## YOUR TASK
Copy exactly the line containing "रहा खत्म? जानिए" and all lines after it, through the last line of the material below; omit everything before it.
☆ ☆ ☆ ☆
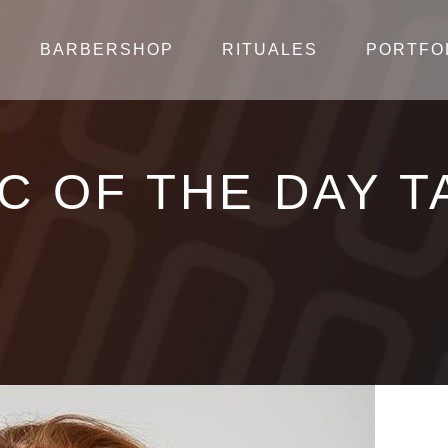
BARBERSHOP
RITUALES
PORTFO
IC OF THE DAY T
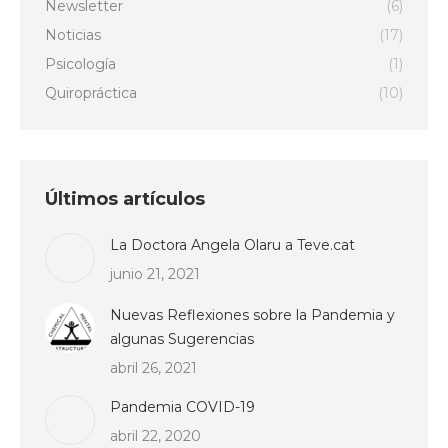
Newsletter
(6)
Noticias
(17)
Psicología
(1)
Quiropráctica
(10)
Últimos artículos
La Doctora Angela Olaru a Teve.cat
junio 21, 2021
Nuevas Reflexiones sobre la Pandemia y
algunas Sugerencias
abril 26, 2021
Pandemia COVID-19
abril 22, 2020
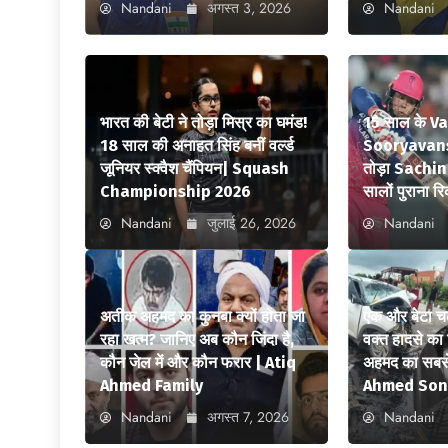
Nandani
अगस्त 3, 2026
Nandani
भारत की बेटी ने तोड़ा मिस्र का घमंड!
15 साल के V
18 साल की अनाहत सिंह बनीं वर्ल्ड
Sooryavansh
जूनियर स्क्वैश चैंपियन| Squash
तोड़ा Sachi
Championship 2026
सालों पुराना रि
Nandani
जुलाई 26, 2026
Nandani
अतीक अहमद का कुनबा क्यों होता जा
एक और बेटा च
रहा खत्म? जानिए अब कौन जिंदा है,
वक्त हादसे क
कौन जेल में और कौन फरार | Atiq
अहमद का सबसे
Ahmed Family
Ahmed Son
Nandani
अगस्त 7, 2026
Nandani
☆ ☆ ☆ ☆
## EXERCISE ANSWER
रहा खत्म? जानिए अब कौन जिंदा है,
वक्त हादसे क
कौन जेल में और कौन फरार | Atiq
अहमद का सबसे
Ahmed Family
Ahmed Son
Nandani
अगस्त 7, 2026
Nandani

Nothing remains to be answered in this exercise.